Benson A B
Clinical Investigations Program, Northwestern University Chicago, Illinois, USA.
Oncology (Williston Park). 1998 Oct;12(10 Suppl 7):28-34.
The treatment of advanced colorectal cancer has been evaluated in a series of randomized trials, including infusional and modulated 5-fluorouracil (5-FU), and three meta-analyses encompassing trials of 5-FU plus leucovorin, continuous-infusion 5-FU, and intra-arterial fluoropyrimidines. A Southwest Oncology Group seven-arm phase II trial suggested that infusional 5-FU produced the most favorable toxicity spectrum and the longest survival, warranting further investigation in phase III trials. In a randomized phase III five-arm trial conducted by the Eastern Cooperative Oncology Group and the Cancer and Leukemia Group B, significant toxicity differences noted among the arms favored high-dose infusional 5-FU. In addition, the trial showed that 5-FU modulated by leucovorin or interferon was not more effective than 5-FU given as a 24-hour high-dose infusion weekly, and N-(phosphonacetyl)-L-aspartic acid did not enhance the activity of the weekly infusional 5-FU. Oral leucovorin provided no advantage over IV dosing. There was a significant difference in survival for patients with nonmeasurable disease (16.9 months) compared to those with measurable disease (12.6 months, P = .001). The Advanced Colorectal Cancer Meta-analysis Project demonstrated a response advantage for patients receiving 5-FU plus leucovorin (23%) compared to those receiving bolus 5-FU (11%, P = 10(-7); however, there was no survival advantage of 5-FU plus leucovorin over 5-FU alone (P = 0.57). The Meta-Analysis Group in Cancer showed that continuous-infusion 5-FU resulted in a statistically significantly higher response rate than bolus 5-FU (22% vs 14%, P = .0002). Overall survival also favored continuous-infusion 5-FU (P = .04). Continuous-infusion 5-FU was less toxic than bolus treatment. Data from six select randomized trials comparing hepatic intra-arterial infusion of FUDR to systemic therapy demonstrated a significant difference favoring intra-arterial therapy. Future directions for the treatment of advanced colorectal cancer include ongoing trials comparing low-dose vs high-dose infusional 5-FU, intra-arterial FUDR, leucovorin and dexamethasone vs systemic leucovorin plus 5-FU and proposed trials evaluating the dihydropyrimidine dehydrogenase inhibitor eniluracil plus oral 5-FU. Other drugs of interest include UFT, capecitabine, thymidylate synthase inhibitors, oxaliplatin, and irinotecan combinations.

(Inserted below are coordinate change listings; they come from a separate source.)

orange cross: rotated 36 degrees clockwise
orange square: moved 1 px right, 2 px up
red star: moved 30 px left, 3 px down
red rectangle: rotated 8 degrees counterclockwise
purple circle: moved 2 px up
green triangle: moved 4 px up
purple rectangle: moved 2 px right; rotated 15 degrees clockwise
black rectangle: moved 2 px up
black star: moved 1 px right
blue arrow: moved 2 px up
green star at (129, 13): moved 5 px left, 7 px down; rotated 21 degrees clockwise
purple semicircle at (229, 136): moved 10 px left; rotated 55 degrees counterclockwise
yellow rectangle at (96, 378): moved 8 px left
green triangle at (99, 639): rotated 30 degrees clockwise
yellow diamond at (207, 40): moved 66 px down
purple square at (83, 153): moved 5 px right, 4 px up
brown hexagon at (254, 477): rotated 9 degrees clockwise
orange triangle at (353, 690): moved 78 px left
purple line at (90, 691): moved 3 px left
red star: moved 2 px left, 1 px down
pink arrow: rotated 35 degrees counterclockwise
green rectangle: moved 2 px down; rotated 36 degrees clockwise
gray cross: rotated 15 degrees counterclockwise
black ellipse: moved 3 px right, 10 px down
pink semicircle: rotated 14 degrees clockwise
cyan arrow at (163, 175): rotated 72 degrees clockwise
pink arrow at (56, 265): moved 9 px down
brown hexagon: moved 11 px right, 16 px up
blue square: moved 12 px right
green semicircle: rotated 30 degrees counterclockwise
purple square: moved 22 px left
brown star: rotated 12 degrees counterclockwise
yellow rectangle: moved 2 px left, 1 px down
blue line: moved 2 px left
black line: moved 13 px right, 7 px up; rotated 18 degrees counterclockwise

一系列随机试验对晚期结直肠癌的治疗进行了评估,包括输注式和调整剂量的5-氟尿嘧啶(5-FU),以及三项荟萃分析,涵盖了5-FU加亚叶酸、持续输注5-FU和动脉内氟嘧啶的试验。西南肿瘤协作组的一项七臂II期试验表明,输注式5-FU产生的毒性谱最有利,生存期最长,值得在III期试验中进一步研究。在东部肿瘤协作组和癌症与白血病B组进行的一项随机III期五臂试验中,各治疗组之间显著的毒性差异表明高剂量输注式5-FU更具优势。此外,该试验表明,由亚叶酸或干扰素调整的5-FU并不比每周一次24小时高剂量输注的5-FU更有效,N-(膦酰乙酰)-L-天冬氨酸也没有增强每周输注式5-FU的活性。口服亚叶酸与静脉给药相比没有优势。不可测量疾病患者的生存期(16.9个月)与可测量疾病患者(12.6个月,P = 0.001)存在显著差异。晚期结直肠癌荟萃分析项目表明,接受5-FU加亚叶酸的患者(23%)与接受推注5-FU的患者相比有反应优势(11%,P = 10^-7);然而,5-FU加亚叶酸与单独使用5-FU相比没有生存优势(P = 0.57)。癌症荟萃分析组表明,持续输注5-FU的反应率在统计学上显著高于推注5-FU(22%对14%,P = 0.0002)。总生存期也有利于持续输注5-FU(P = 0.04)。持续输注5-FU的毒性低于推注治疗。六项比较肝动脉内输注氟尿苷与全身治疗的选定随机试验的数据表明,动脉内治疗具有显著优势。晚期结直肠癌治疗的未来方向包括正在进行的比较低剂量与高剂量输注式5-FU、动脉内氟尿苷、亚叶酸和地塞米松与全身亚叶酸加5-FU的试验,以及拟进行的评估二氢嘧啶脱氢酶抑制剂依诺拉西加口服5-FU的试验。其他有兴趣的药物包括优福定、卡培他滨、胸苷酸合成酶抑制剂、奥沙利铂和伊立替康联合用药。